RECORDS PROVIDED:
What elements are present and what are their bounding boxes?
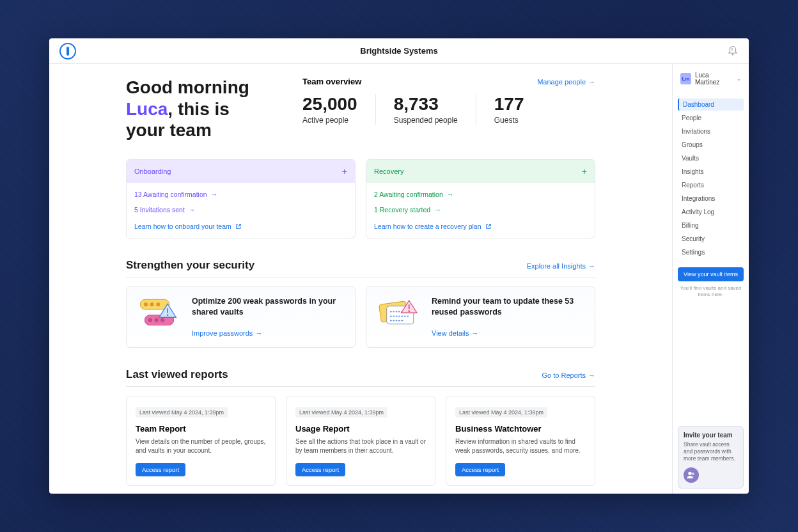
invite-title: Invite your team — [684, 432, 738, 439]
topbar: Brightside Systems 0 — [49, 38, 749, 64]
arrow-right-icon: → — [588, 78, 595, 86]
greeting-name: Luca — [126, 99, 168, 119]
arrow-right-icon: → — [211, 191, 218, 198]
nav-people[interactable]: People — [678, 112, 744, 124]
report-desc: View details on the number of people, gr… — [136, 437, 266, 455]
notif-badge: 0 — [731, 47, 733, 51]
insight-headline: Optimize 200 weak passwords in your shar… — [192, 296, 345, 318]
report-card-team: Last viewed May 4 2024, 1:39pm Team Repo… — [126, 396, 276, 486]
user-name: Luca Martinez — [695, 72, 733, 86]
recovery-title: Recovery — [374, 168, 403, 175]
reused-password-illustration-icon — [377, 296, 421, 329]
access-report-button[interactable]: Access report — [136, 463, 185, 476]
onboarding-awaiting-link[interactable]: 13 Awaiting confirmation→ — [134, 187, 347, 202]
org-title: Brightside Systems — [360, 46, 437, 56]
insight-reused-passwords: Remind your team to update these 53 reus… — [366, 286, 595, 348]
external-link-icon — [485, 223, 492, 230]
reports-section-title: Last viewed reports — [126, 368, 228, 381]
svg-point-18 — [688, 472, 691, 475]
team-illustration-icon — [684, 467, 699, 483]
view-details-link[interactable]: View details → — [432, 329, 479, 337]
main-content: Good morning Luca, this is your team Tea… — [49, 64, 672, 494]
recovery-awaiting-link[interactable]: 2 Awaiting confirmation→ — [374, 187, 587, 202]
external-link-icon — [235, 223, 242, 230]
report-timestamp: Last viewed May 4 2024, 1:39pm — [295, 407, 387, 418]
invite-team-card[interactable]: Invite your team Share vault access and … — [678, 426, 744, 489]
onboarding-invites-link[interactable]: 5 Invitations sent→ — [134, 202, 347, 217]
nav-vaults[interactable]: Vaults — [678, 152, 744, 164]
nav-groups[interactable]: Groups — [678, 139, 744, 151]
arrow-right-icon: → — [588, 372, 595, 379]
recovery-card: Recovery + 2 Awaiting confirmation→ 1 Re… — [366, 159, 595, 239]
nav-integrations[interactable]: Integrations — [678, 192, 744, 205]
app-window: Brightside Systems 0 Good morning Luca, … — [49, 38, 749, 494]
arrow-right-icon: → — [434, 206, 441, 214]
report-desc: Review information in shared vaults to f… — [455, 437, 586, 455]
svg-point-10 — [167, 314, 169, 316]
manage-people-link[interactable]: Manage people → — [537, 78, 595, 86]
stat-guests: 177 Guests — [476, 94, 542, 125]
security-section-title: Strengthen your security — [126, 259, 254, 272]
onboarding-title: Onboarding — [134, 168, 171, 175]
stat-active: 25,000 Active people — [302, 94, 375, 125]
weak-password-illustration-icon — [137, 296, 182, 329]
nav-billing[interactable]: Billing — [678, 219, 744, 231]
svg-point-19 — [692, 473, 694, 475]
improve-passwords-link[interactable]: Improve passwords → — [192, 329, 262, 337]
sidebar: Lm Luca Martinez ⌄ Dashboard People Invi… — [672, 64, 749, 494]
view-vault-button[interactable]: View your vault items — [678, 267, 744, 281]
invite-body: Share vault access and passwords with mo… — [684, 441, 738, 462]
report-timestamp: Last viewed May 4 2024, 1:39pm — [455, 407, 547, 418]
onboarding-card: Onboarding + 13 Awaiting confirmation→ 5… — [126, 159, 356, 239]
svg-point-3 — [150, 302, 154, 306]
vault-hint: You'll find vaults and saved items here. — [678, 285, 744, 299]
report-title: Usage Report — [295, 424, 426, 434]
svg-point-17 — [408, 310, 410, 312]
team-overview: Team overview Manage people → 25,000 Act… — [302, 77, 595, 141]
report-timestamp: Last viewed May 4 2024, 1:39pm — [136, 407, 228, 418]
svg-point-6 — [148, 318, 152, 322]
app-logo-icon[interactable] — [59, 43, 76, 59]
avatar: Lm — [680, 73, 691, 84]
nav-reports[interactable]: Reports — [678, 179, 744, 191]
arrow-right-icon: → — [447, 191, 454, 198]
report-title: Business Watchtower — [455, 424, 586, 434]
nav-security[interactable]: Security — [678, 233, 744, 245]
svg-point-7 — [155, 318, 159, 322]
user-menu[interactable]: Lm Luca Martinez ⌄ — [678, 69, 744, 88]
greeting-prefix: Good morning — [126, 77, 249, 97]
svg-point-8 — [160, 318, 164, 322]
recovery-started-link[interactable]: 1 Recovery started→ — [374, 202, 587, 217]
nav-activity-log[interactable]: Activity Log — [678, 206, 744, 218]
arrow-right-icon: → — [472, 329, 479, 337]
arrow-right-icon: → — [255, 329, 262, 337]
nav-list: Dashboard People Invitations Groups Vaul… — [678, 98, 744, 258]
access-report-button[interactable]: Access report — [455, 463, 505, 476]
nav-invitations[interactable]: Invitations — [678, 125, 744, 137]
recovery-learn-link[interactable]: Learn how to create a recovery plan — [374, 217, 587, 230]
report-desc: See all the actions that took place in a… — [295, 437, 426, 455]
arrow-right-icon: → — [189, 206, 196, 214]
nav-settings[interactable]: Settings — [678, 246, 744, 258]
arrow-right-icon: → — [588, 262, 595, 270]
report-card-watchtower: Last viewed May 4 2024, 1:39pm Business … — [446, 396, 595, 486]
svg-point-4 — [156, 302, 160, 306]
insight-weak-passwords: Optimize 200 weak passwords in your shar… — [126, 286, 356, 348]
nav-insights[interactable]: Insights — [678, 166, 744, 178]
svg-point-0 — [732, 54, 733, 55]
stat-suspended: 8,733 Suspended people — [375, 94, 476, 125]
recovery-add-icon[interactable]: + — [582, 166, 587, 176]
access-report-button[interactable]: Access report — [295, 463, 345, 476]
greeting: Good morning Luca, this is your team — [126, 77, 267, 141]
report-card-usage: Last viewed May 4 2024, 1:39pm Usage Rep… — [286, 396, 435, 486]
goto-reports-link[interactable]: Go to Reports → — [542, 372, 595, 379]
svg-point-2 — [144, 302, 148, 306]
onboarding-learn-link[interactable]: Learn how to onboard your team — [134, 217, 347, 230]
onboarding-add-icon[interactable]: + — [342, 166, 347, 176]
overview-title: Team overview — [302, 77, 361, 86]
chevron-down-icon: ⌄ — [737, 76, 741, 82]
notification-bell-icon[interactable]: 0 — [727, 45, 739, 58]
insight-headline: Remind your team to update these 53 reus… — [432, 296, 584, 318]
explore-insights-link[interactable]: Explore all Insights → — [527, 262, 595, 270]
nav-dashboard[interactable]: Dashboard — [678, 98, 744, 111]
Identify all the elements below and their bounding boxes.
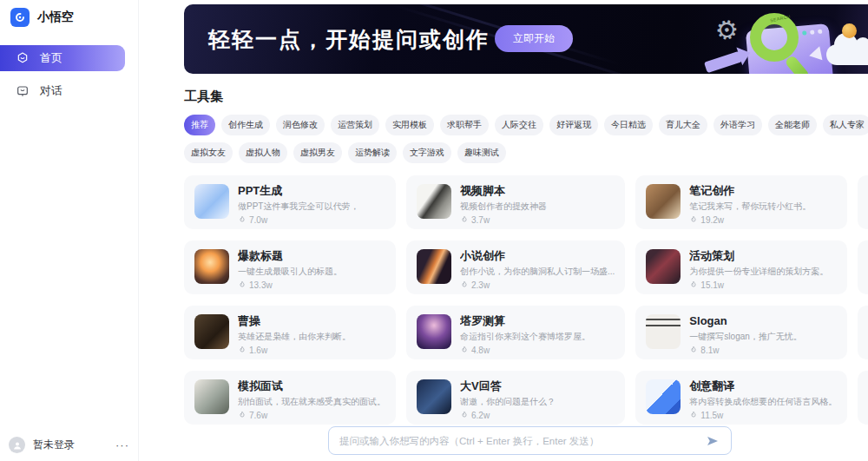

WORK ORDER: Only lines holding the word "Usage" are wanted; list them all from the material.

ANSWER TO THE EXERCISE:
report-title: Usage Report — [295, 424, 426, 434]
report-card-usage: Last viewed May 4 2024, 1:39pm Usage Rep… — [286, 396, 435, 486]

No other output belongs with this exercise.